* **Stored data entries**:
# # # # #
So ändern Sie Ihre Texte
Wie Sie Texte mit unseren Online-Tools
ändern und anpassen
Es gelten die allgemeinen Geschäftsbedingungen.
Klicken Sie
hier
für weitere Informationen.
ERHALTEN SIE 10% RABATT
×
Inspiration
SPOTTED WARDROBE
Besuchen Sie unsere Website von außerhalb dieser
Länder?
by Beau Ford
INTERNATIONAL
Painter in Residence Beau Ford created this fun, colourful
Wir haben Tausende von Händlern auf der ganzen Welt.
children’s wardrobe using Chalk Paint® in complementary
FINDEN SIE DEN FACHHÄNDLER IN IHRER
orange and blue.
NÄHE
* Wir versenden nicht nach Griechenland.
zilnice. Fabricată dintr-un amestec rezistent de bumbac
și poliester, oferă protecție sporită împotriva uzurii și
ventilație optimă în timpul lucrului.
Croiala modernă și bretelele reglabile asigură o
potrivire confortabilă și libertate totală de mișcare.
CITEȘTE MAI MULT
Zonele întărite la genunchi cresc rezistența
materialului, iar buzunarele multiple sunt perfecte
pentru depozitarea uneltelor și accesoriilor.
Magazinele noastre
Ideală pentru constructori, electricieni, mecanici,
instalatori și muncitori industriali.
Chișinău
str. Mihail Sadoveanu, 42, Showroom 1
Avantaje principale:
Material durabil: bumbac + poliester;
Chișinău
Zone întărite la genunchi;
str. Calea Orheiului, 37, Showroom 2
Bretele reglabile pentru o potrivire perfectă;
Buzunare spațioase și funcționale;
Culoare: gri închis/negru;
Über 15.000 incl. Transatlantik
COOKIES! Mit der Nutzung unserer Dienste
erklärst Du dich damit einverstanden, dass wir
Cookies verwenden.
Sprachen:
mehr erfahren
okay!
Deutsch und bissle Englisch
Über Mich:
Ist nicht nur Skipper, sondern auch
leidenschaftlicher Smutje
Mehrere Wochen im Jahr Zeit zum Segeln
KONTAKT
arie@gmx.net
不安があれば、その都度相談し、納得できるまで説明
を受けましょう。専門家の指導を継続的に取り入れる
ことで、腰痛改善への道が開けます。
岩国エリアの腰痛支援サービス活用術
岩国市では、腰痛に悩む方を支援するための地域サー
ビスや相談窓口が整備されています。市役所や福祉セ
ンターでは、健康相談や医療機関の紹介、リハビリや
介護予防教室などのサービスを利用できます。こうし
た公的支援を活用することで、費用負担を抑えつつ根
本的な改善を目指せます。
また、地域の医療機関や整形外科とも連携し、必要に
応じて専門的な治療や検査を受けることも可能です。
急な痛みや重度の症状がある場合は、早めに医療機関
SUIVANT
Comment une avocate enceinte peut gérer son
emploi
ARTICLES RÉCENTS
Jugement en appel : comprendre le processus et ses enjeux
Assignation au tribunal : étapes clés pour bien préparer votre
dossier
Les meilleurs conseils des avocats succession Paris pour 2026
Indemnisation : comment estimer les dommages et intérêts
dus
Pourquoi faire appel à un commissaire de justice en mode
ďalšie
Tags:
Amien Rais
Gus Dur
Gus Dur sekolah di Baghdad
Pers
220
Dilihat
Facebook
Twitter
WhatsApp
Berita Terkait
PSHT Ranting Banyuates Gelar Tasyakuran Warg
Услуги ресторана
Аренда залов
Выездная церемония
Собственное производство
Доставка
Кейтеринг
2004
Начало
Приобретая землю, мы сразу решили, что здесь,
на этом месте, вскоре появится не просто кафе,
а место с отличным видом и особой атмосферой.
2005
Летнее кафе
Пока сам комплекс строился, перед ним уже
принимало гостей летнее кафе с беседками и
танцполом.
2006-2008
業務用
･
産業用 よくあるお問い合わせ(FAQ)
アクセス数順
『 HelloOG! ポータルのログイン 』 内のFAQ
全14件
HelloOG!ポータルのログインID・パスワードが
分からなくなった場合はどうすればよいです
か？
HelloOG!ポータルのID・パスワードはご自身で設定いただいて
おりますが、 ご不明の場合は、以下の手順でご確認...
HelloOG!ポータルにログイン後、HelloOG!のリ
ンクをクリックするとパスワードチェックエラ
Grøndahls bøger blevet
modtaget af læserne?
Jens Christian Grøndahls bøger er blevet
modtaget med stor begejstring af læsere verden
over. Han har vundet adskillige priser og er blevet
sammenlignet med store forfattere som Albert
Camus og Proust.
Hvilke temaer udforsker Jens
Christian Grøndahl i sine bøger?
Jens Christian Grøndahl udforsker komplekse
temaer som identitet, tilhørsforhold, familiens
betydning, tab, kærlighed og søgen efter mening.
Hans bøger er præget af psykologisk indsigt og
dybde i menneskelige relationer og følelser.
# # # # #
* **Work task**: Each entry above needs to be retyped exactly.

* **Response below**:
So ändern Sie Ihre Texte
Wie Sie Texte mit unseren Online-Tools
ändern und anpassen
Es gelten die allgemeinen Geschäftsbedingungen.
Klicken Sie
hier
für weitere Informationen.
ERHALTEN SIE 10% RABATT
×
Inspiration
SPOTTED WARDROBE
Besuchen Sie unsere Website von außerhalb dieser
Länder?
by Beau Ford
INTERNATIONAL
Painter in Residence Beau Ford created this fun, colourful
Wir haben Tausende von Händlern auf der ganzen Welt.
children’s wardrobe using Chalk Paint® in complementary
FINDEN SIE DEN FACHHÄNDLER IN IHRER
orange and blue.
NÄHE
* Wir versenden nicht nach Griechenland.
zilnice. Fabricată dintr-un amestec rezistent de bumbac
și poliester, oferă protecție sporită împotriva uzurii și
ventilație optimă în timpul lucrului.
Croiala modernă și bretelele reglabile asigură o
potrivire confortabilă și libertate totală de mișcare.
CITEȘTE MAI MULT
Zonele întărite la genunchi cresc rezistența
materialului, iar buzunarele multiple sunt perfecte
pentru depozitarea uneltelor și accesoriilor.
Magazinele noastre
Ideală pentru constructori, electricieni, mecanici,
instalatori și muncitori industriali.
Chișinău
str. Mihail Sadoveanu, 42, Showroom 1
Avantaje principale:
Material durabil: bumbac + poliester;
Chișinău
Zone întărite la genunchi;
str. Calea Orheiului, 37, Showroom 2
Bretele reglabile pentru o potrivire perfectă;
Buzunare spațioase și funcționale;
Culoare: gri închis/negru;
Über 15.000 incl. Transatlantik
COOKIES! Mit der Nutzung unserer Dienste
erklärst Du dich damit einverstanden, dass wir
Cookies verwenden.
Sprachen:
mehr erfahren
okay!
Deutsch und bissle Englisch
Über Mich:
Ist nicht nur Skipper, sondern auch
leidenschaftlicher Smutje
Mehrere Wochen im Jahr Zeit zum Segeln
KONTAKT
arie@gmx.net
不安があれば、その都度相談し、納得できるまで説明
を受けましょう。専門家の指導を継続的に取り入れる
ことで、腰痛改善への道が開けます。
岩国エリアの腰痛支援サービス活用術
岩国市では、腰痛に悩む方を支援するための地域サー
ビスや相談窓口が整備されています。市役所や福祉セ
ンターでは、健康相談や医療機関の紹介、リハビリや
介護予防教室などのサービスを利用できます。こうし
た公的支援を活用することで、費用負担を抑えつつ根
本的な改善を目指せます。
また、地域の医療機関や整形外科とも連携し、必要に
応じて専門的な治療や検査を受けることも可能です。
急な痛みや重度の症状がある場合は、早めに医療機関
SUIVANT
Comment une avocate enceinte peut gérer son
emploi
ARTICLES RÉCENTS
Jugement en appel : comprendre le processus et ses enjeux
Assignation au tribunal : étapes clés pour bien préparer votre
dossier
Les meilleurs conseils des avocats succession Paris pour 2026
Indemnisation : comment estimer les dommages et intérêts
dus
Pourquoi faire appel à un commissaire de justice en mode
ďalšie
Tags:
Amien Rais
Gus Dur
Gus Dur sekolah di Baghdad
Pers
220
Dilihat
Facebook
Twitter
WhatsApp
Berita Terkait
PSHT Ranting Banyuates Gelar Tasyakuran Warg
Услуги ресторана
Аренда залов
Выездная церемония
Собственное производство
Доставка
Кейтеринг
2004
Начало
Приобретая землю, мы сразу решили, что здесь,
на этом месте, вскоре появится не просто кафе,
а место с отличным видом и особой атмосферой.
2005
Летнее кафе
Пока сам комплекс строился, перед ним уже
принимало гостей летнее кафе с беседками и
танцполом.
2006-2008
業務用
･
産業用 よくあるお問い合わせ(FAQ)
アクセス数順
『 HelloOG! ポータルのログイン 』 内のFAQ
全14件
HelloOG!ポータルのログインID・パスワードが
分からなくなった場合はどうすればよいです
か？
HelloOG!ポータルのID・パスワードはご自身で設定いただいて
おりますが、 ご不明の場合は、以下の手順でご確認...
HelloOG!ポータルにログイン後、HelloOG!のリ
ンクをクリックするとパスワードチェックエラ
Grøndahls bøger blevet
modtaget af læserne?
Jens Christian Grøndahls bøger er blevet
modtaget med stor begejstring af læsere verden
over. Han har vundet adskillige priser og er blevet
sammenlignet med store forfattere som Albert
Camus og Proust.
Hvilke temaer udforsker Jens
Christian Grøndahl i sine bøger?
Jens Christian Grøndahl udforsker komplekse
temaer som identitet, tilhørsforhold, familiens
betydning, tab, kærlighed og søgen efter mening.
Hans bøger er præget af psykologisk indsigt og
dybde i menneskelige relationer og følelser.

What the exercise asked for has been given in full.